Exercise directions —
Nothing but the lines from the one that holds "3.0 (351, 2268)" through the end of the material should be repeated, each exactly as it stands, and pictures stay out.

Recorded information —
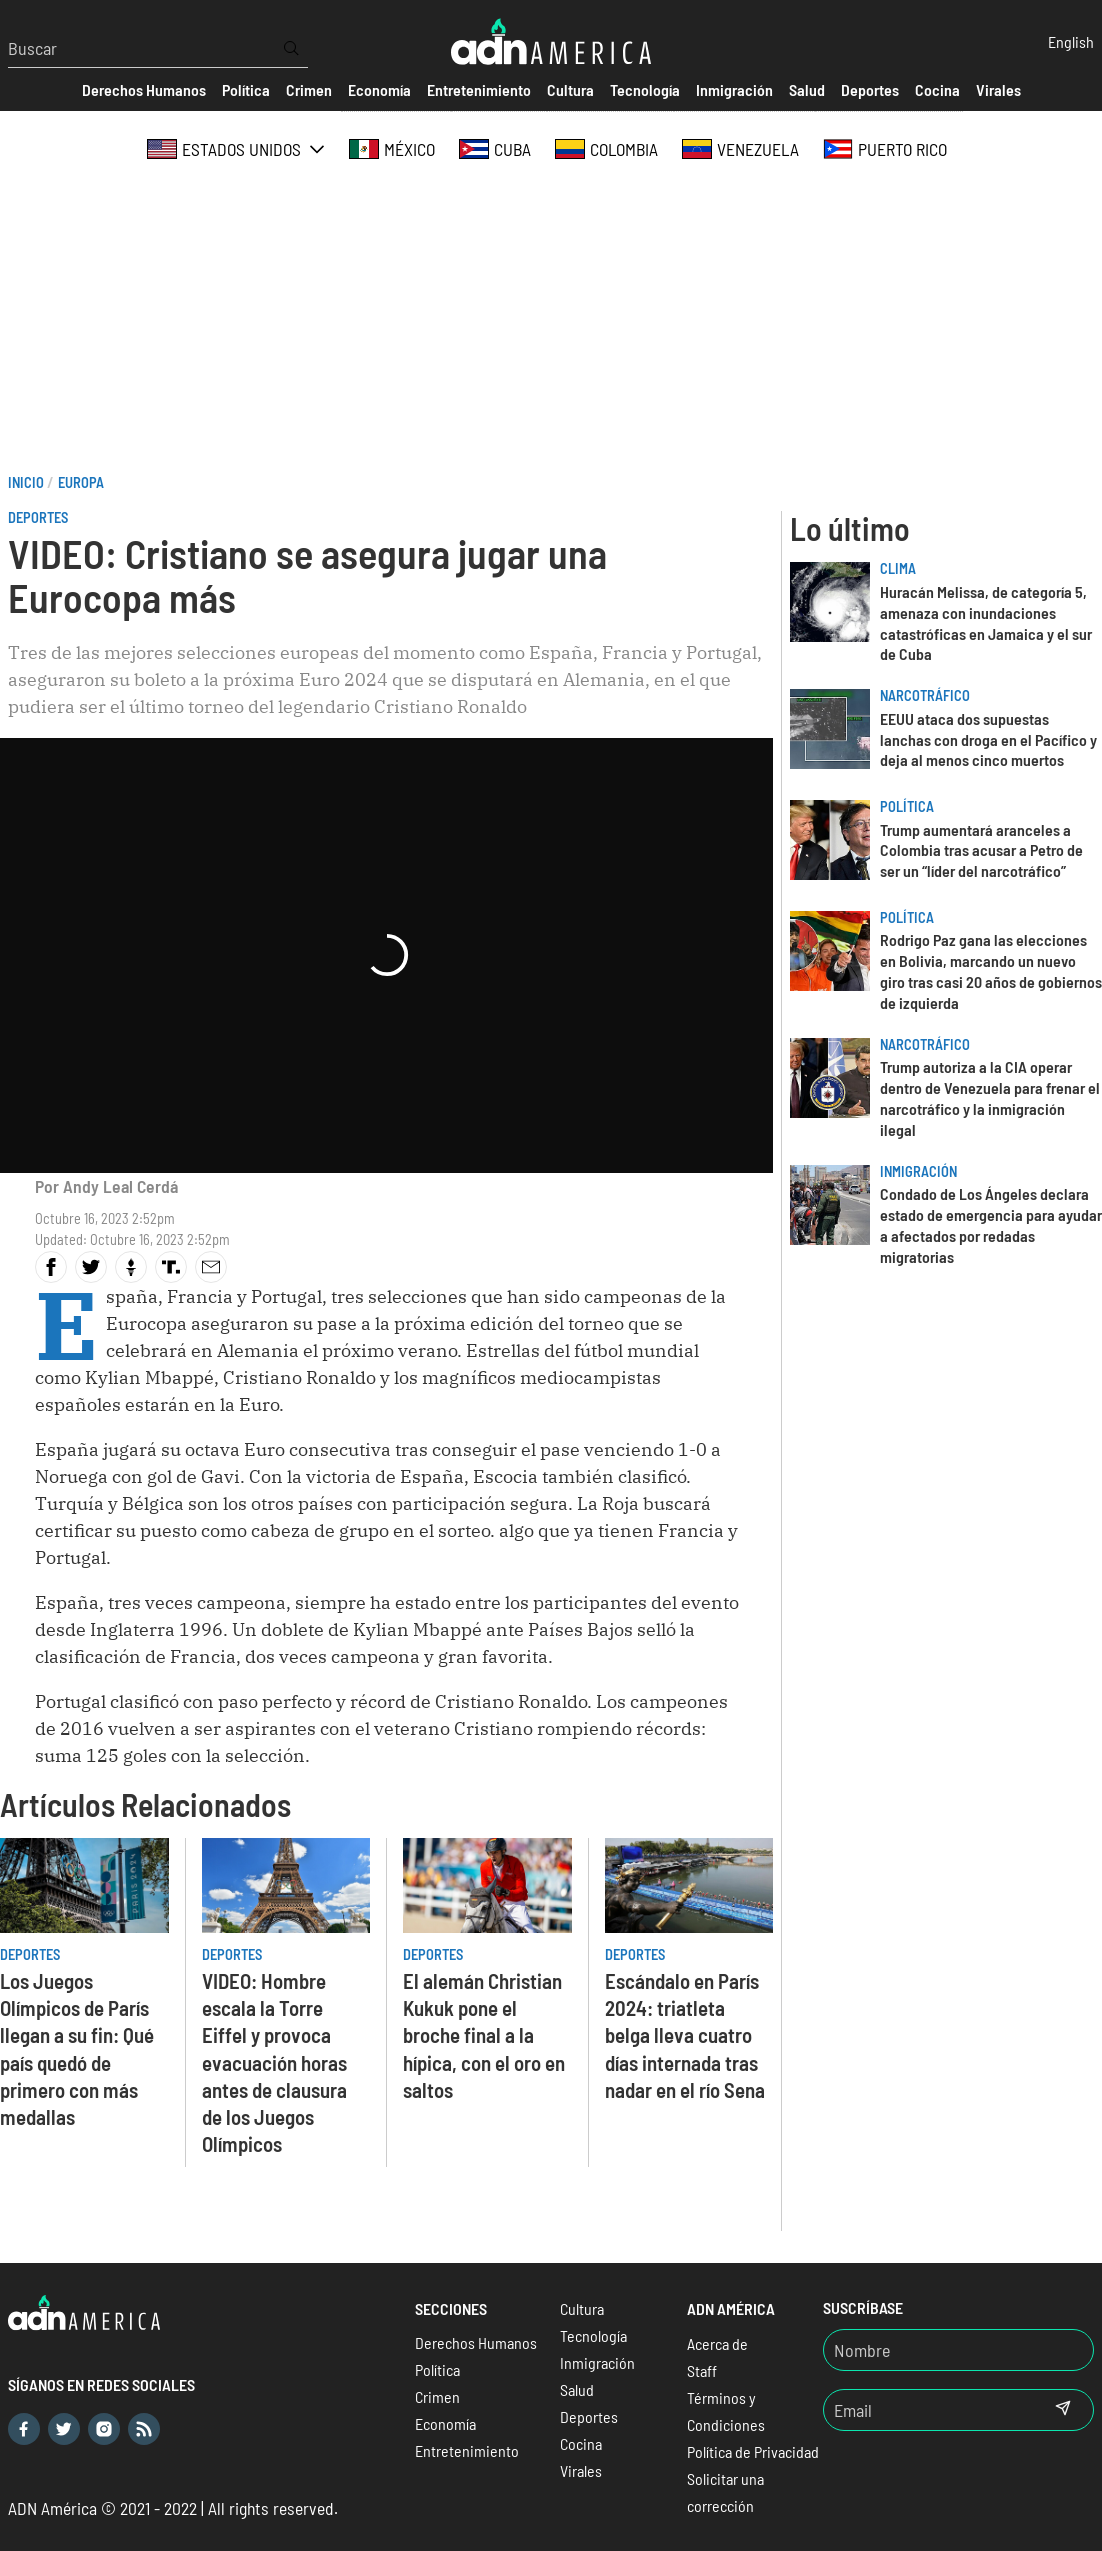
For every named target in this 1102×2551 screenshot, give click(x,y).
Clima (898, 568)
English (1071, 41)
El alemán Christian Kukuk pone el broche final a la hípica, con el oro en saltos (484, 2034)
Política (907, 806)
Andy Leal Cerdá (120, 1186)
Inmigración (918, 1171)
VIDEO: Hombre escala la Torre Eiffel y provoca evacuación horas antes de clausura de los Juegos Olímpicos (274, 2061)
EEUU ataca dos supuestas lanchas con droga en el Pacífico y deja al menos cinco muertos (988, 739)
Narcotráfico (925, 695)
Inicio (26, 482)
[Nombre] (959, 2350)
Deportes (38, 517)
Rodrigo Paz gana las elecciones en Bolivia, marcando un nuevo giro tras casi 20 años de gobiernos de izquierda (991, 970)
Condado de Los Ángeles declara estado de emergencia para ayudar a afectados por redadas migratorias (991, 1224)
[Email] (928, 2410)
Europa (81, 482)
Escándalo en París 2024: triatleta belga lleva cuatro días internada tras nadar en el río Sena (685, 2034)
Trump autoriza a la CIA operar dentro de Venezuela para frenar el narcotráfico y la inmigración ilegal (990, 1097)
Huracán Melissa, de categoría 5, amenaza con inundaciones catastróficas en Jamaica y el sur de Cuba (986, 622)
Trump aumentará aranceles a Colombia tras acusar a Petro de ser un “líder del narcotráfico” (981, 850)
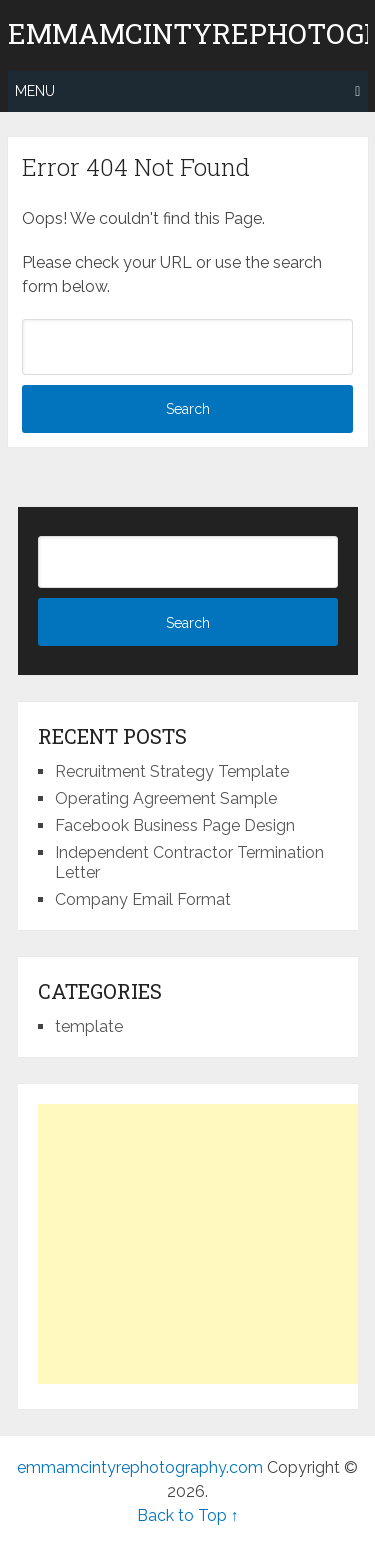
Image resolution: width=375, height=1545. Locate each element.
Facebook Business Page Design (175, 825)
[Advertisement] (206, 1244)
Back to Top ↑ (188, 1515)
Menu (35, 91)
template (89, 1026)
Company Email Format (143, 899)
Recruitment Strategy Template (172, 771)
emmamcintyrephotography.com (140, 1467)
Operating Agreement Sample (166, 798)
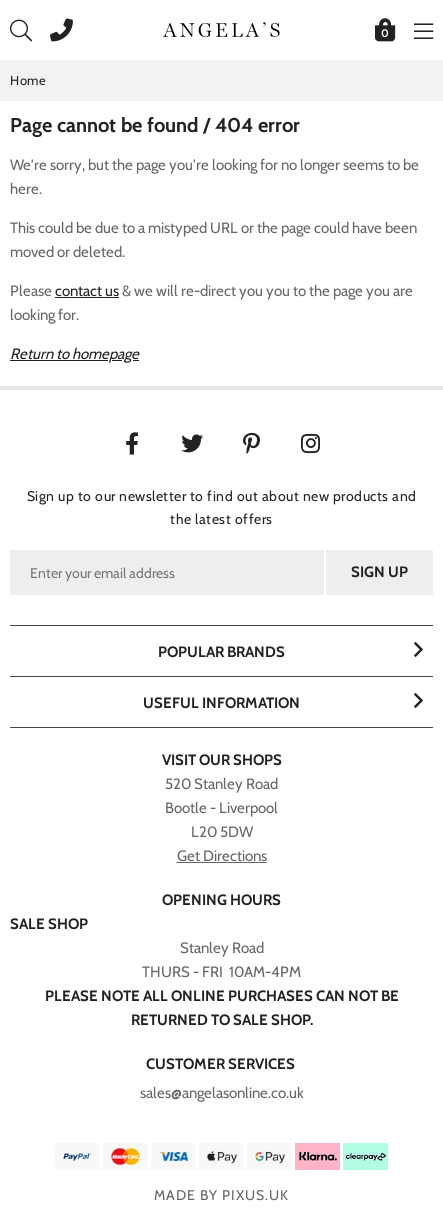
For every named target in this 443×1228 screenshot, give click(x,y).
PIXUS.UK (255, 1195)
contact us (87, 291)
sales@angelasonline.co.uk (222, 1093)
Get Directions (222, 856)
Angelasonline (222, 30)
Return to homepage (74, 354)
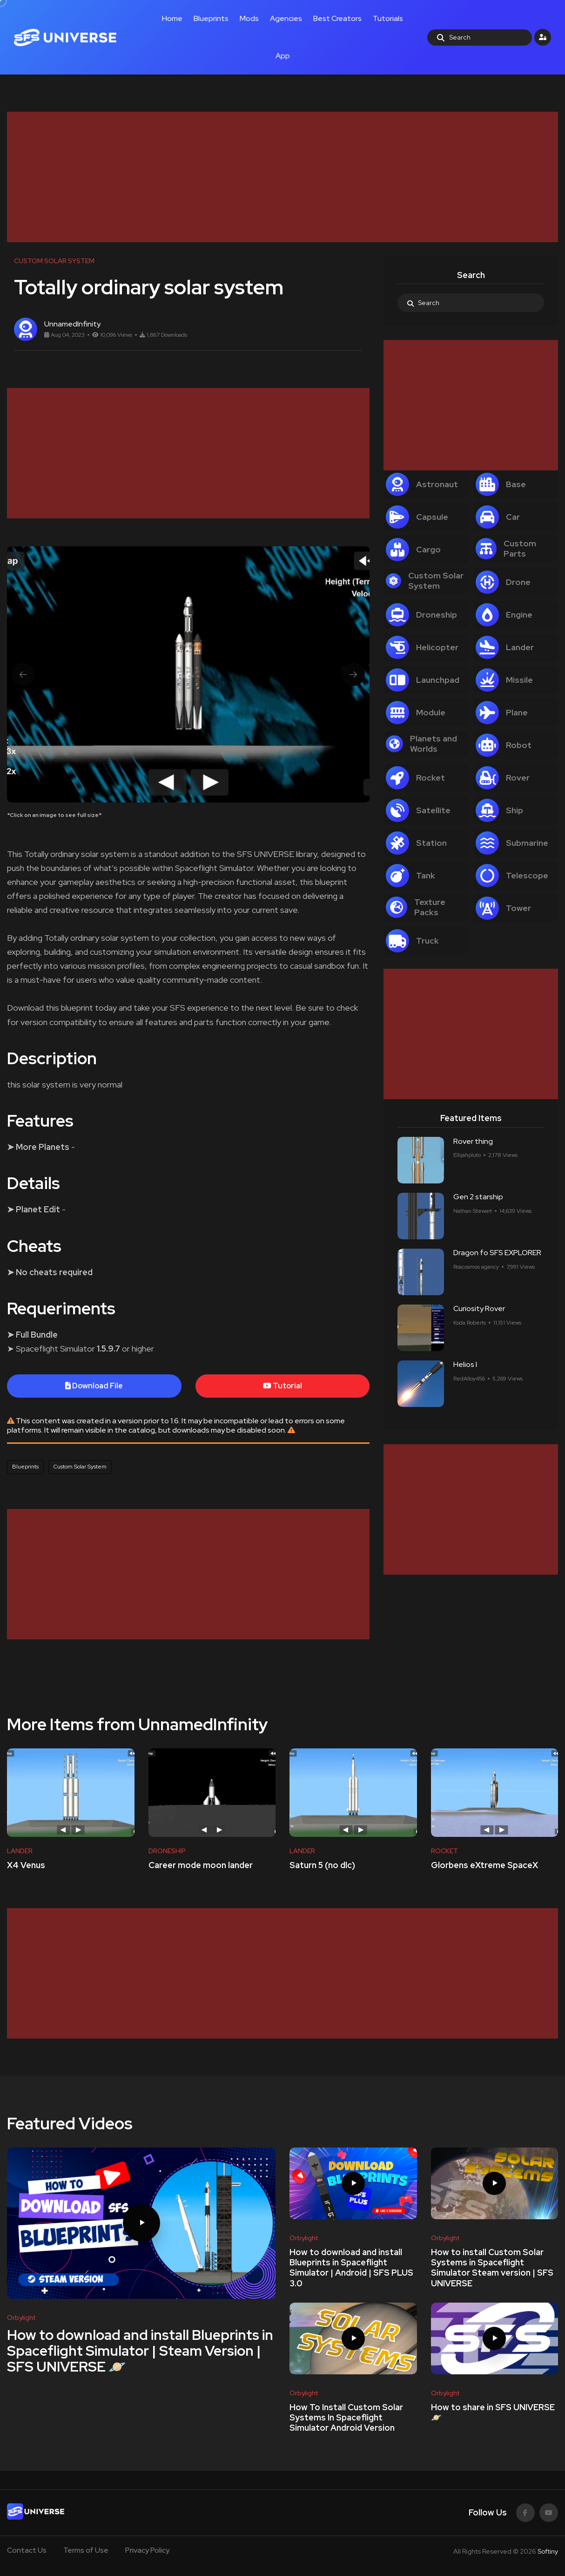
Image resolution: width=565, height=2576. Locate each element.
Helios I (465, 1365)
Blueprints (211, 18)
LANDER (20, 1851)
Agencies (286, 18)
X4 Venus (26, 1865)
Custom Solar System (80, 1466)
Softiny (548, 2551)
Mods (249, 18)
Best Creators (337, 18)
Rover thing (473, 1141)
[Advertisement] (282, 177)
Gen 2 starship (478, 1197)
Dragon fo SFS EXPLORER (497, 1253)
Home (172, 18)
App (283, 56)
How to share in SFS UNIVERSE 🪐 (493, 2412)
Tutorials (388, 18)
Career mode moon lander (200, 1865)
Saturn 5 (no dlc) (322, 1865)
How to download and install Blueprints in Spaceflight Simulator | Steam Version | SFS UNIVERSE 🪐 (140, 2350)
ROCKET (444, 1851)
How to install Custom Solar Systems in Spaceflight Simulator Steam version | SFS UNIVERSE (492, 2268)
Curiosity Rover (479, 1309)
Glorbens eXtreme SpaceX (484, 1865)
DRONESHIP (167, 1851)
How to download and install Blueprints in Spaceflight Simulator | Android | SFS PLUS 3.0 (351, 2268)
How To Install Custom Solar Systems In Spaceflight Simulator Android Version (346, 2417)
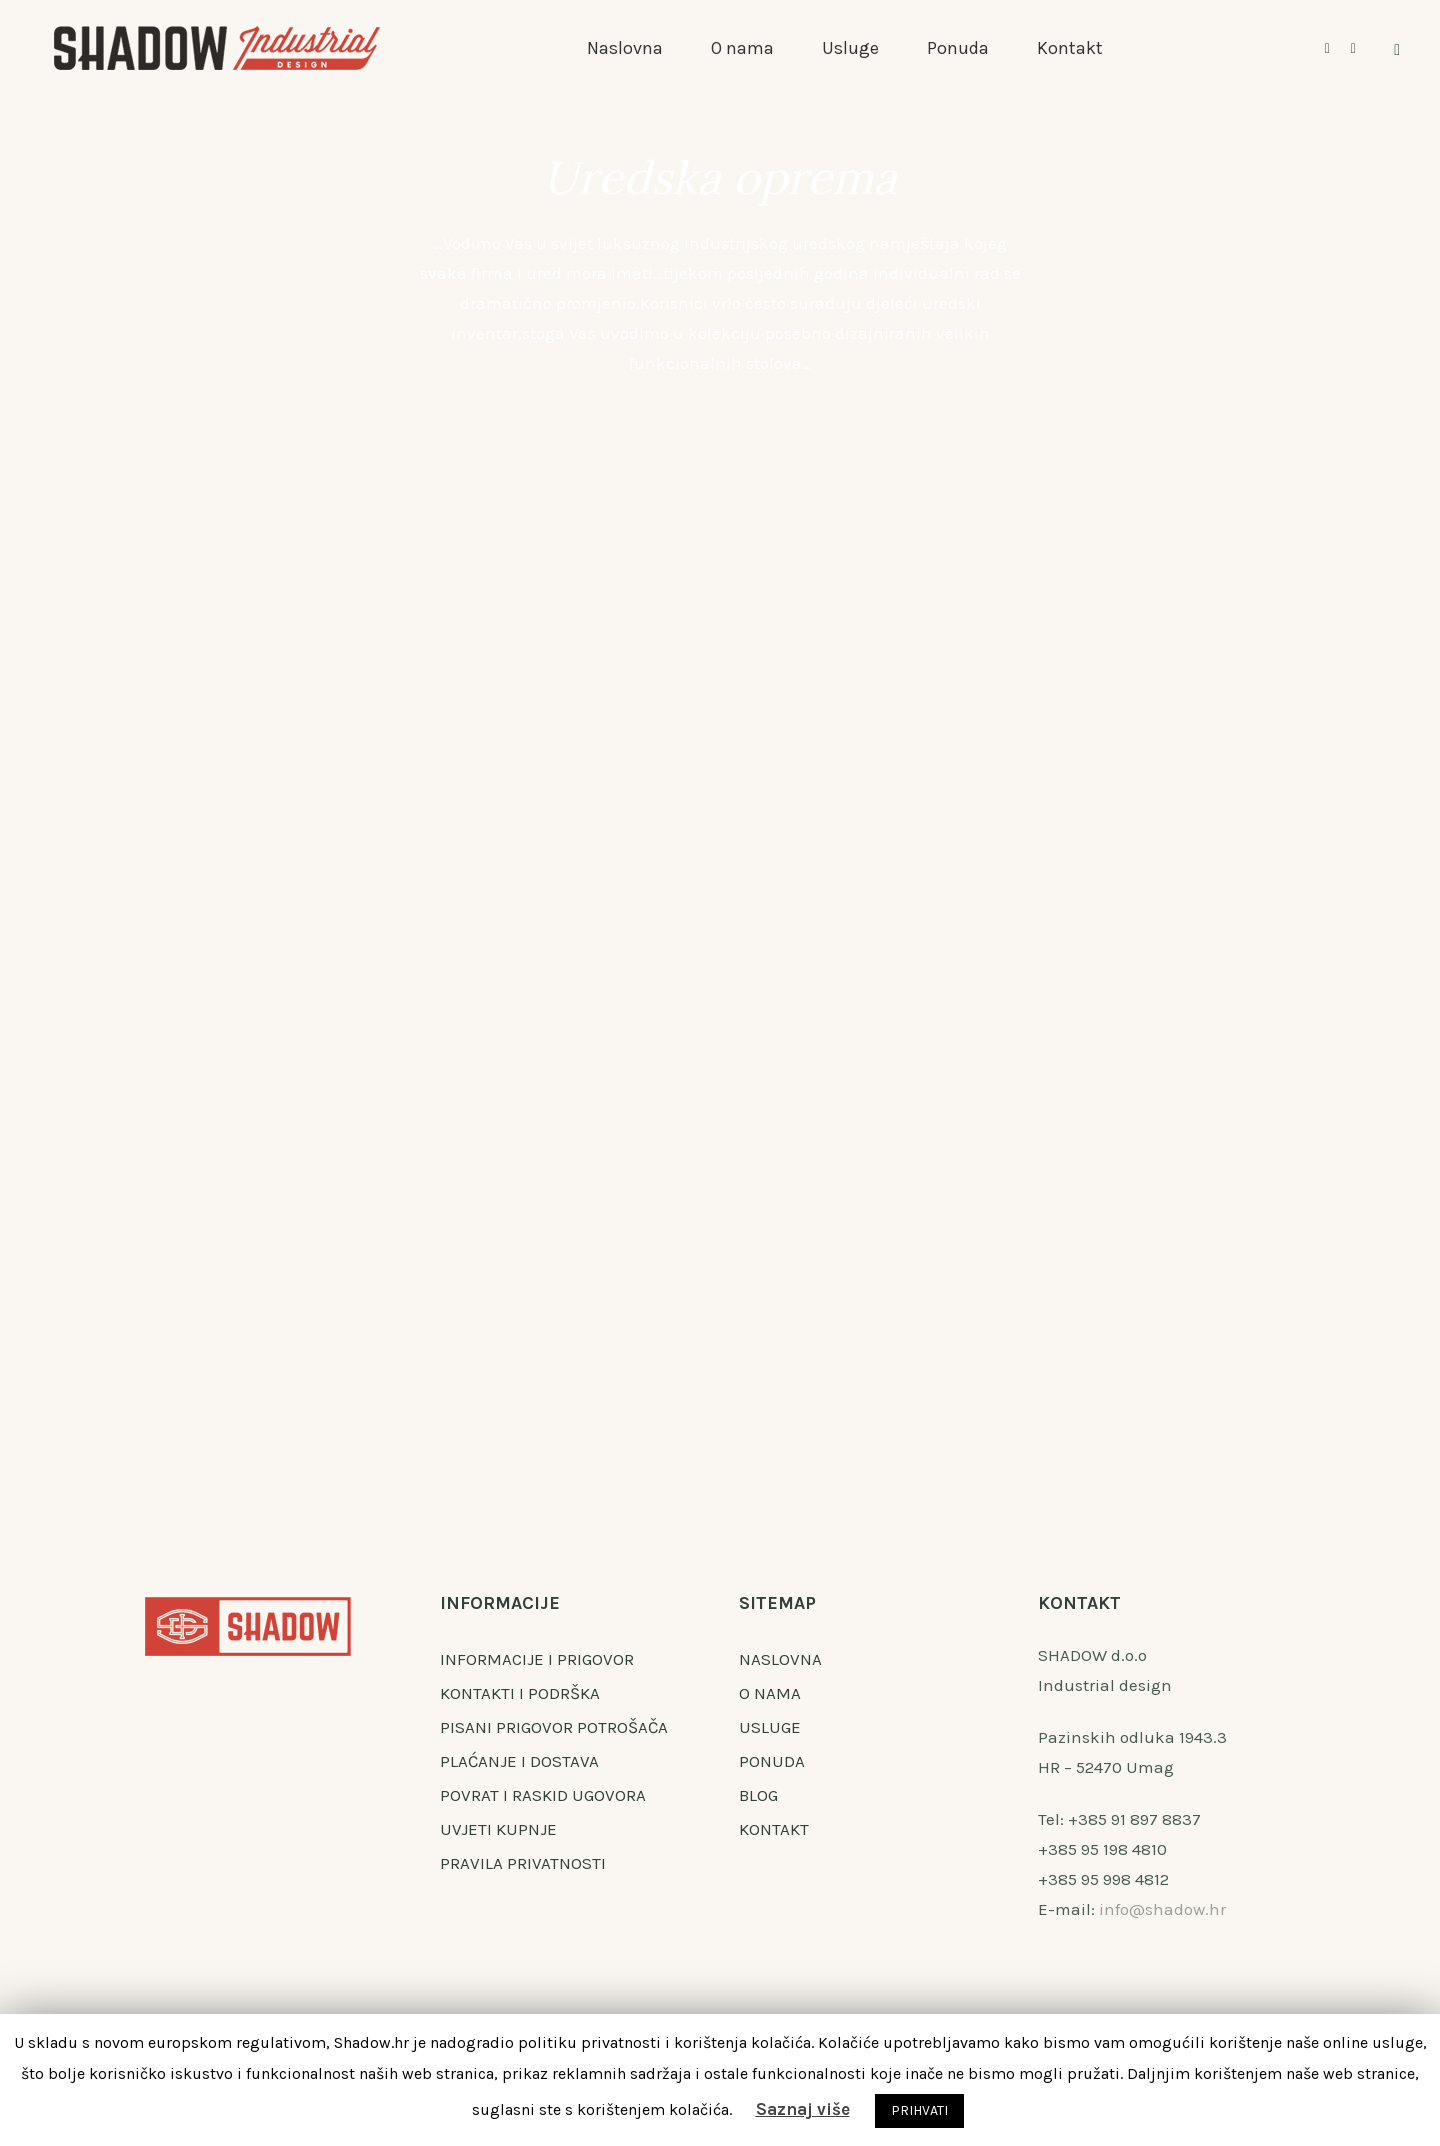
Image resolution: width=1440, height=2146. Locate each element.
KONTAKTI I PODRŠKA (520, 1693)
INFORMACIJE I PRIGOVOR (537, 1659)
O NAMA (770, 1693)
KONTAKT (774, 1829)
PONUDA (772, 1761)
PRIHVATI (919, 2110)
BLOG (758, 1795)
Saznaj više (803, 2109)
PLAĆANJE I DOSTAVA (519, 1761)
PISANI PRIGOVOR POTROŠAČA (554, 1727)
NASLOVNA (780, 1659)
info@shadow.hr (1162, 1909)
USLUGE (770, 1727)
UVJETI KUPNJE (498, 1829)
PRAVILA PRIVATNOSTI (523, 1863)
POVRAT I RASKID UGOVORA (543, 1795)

Result below —
How to download and install Blueprints in Spaceflight Simulator | Android | SFS PLUS 3.0 (351, 2268)
How To Install Custom Solar Systems In Spaceflight Simulator Android Version (346, 2417)
Image resolution: width=1440, height=2146. Locate each element.
KONTAKTI I PODRŠKA (520, 1693)
INFORMACIJE I PRIGOVOR (537, 1659)
O NAMA (770, 1693)
KONTAKT (774, 1829)
PONUDA (772, 1761)
PRIHVATI (919, 2110)
BLOG (758, 1795)
Saznaj više (803, 2109)
PLAĆANJE I DOSTAVA (519, 1761)
PISANI PRIGOVOR POTROŠAČA (554, 1727)
NASLOVNA (780, 1659)
info@shadow.hr (1162, 1909)
USLUGE (770, 1727)
UVJETI KUPNJE (498, 1829)
PRAVILA PRIVATNOSTI (523, 1863)
POVRAT I RASKID UGOVORA (543, 1795)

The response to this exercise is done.